■ **What is expected**
The data shown below should all be retyped exactly.
#####
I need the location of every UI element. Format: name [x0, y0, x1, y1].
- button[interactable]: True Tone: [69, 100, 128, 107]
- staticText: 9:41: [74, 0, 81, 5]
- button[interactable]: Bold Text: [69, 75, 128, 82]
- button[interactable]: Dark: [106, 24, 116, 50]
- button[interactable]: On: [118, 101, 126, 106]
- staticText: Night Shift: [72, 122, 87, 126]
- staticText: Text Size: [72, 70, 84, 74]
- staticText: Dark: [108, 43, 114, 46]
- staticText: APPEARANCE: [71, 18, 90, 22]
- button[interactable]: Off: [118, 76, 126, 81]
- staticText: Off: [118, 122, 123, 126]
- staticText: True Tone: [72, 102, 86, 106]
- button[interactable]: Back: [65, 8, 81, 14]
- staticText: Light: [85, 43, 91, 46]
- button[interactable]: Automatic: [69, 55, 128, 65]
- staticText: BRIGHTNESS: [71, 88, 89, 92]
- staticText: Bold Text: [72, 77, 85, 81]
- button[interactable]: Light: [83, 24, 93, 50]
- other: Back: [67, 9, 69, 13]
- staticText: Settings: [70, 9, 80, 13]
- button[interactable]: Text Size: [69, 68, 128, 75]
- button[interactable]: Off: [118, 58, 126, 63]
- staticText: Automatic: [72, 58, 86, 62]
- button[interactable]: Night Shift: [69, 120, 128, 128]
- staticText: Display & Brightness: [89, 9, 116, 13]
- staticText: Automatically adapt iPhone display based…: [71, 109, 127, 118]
#####
■ **The completed task**
I need the location of every UI element. Format: name [x0, y0, x1, y1].
- button[interactable]: True Tone: [69, 100, 128, 107]
- staticText: 9:41: [74, 0, 81, 5]
- button[interactable]: Bold Text: [69, 75, 128, 82]
- button[interactable]: Dark: [106, 24, 116, 50]
- button[interactable]: On: [118, 101, 126, 106]
- staticText: Night Shift: [72, 122, 87, 126]
- staticText: Text Size: [72, 70, 84, 74]
- staticText: Dark: [108, 43, 114, 46]
- staticText: APPEARANCE: [71, 18, 90, 22]
- button[interactable]: Off: [118, 76, 126, 81]
- staticText: Off: [118, 122, 123, 126]
- staticText: True Tone: [72, 102, 86, 106]
- button[interactable]: Back: [65, 8, 81, 14]
- staticText: Light: [85, 43, 91, 46]
- button[interactable]: Automatic: [69, 55, 128, 65]
- staticText: BRIGHTNESS: [71, 88, 89, 92]
- staticText: Bold Text: [72, 77, 85, 81]
- button[interactable]: Light: [83, 24, 93, 50]
- other: Back: [67, 9, 69, 13]
- staticText: Settings: [70, 9, 80, 13]
- button[interactable]: Text Size: [69, 68, 128, 75]
- button[interactable]: Off: [118, 58, 126, 63]
- staticText: Automatic: [72, 58, 86, 62]
- button[interactable]: Night Shift: [69, 120, 128, 128]
- staticText: Display & Brightness: [89, 9, 116, 13]
- staticText: Automatically adapt iPhone display based…: [71, 109, 127, 118]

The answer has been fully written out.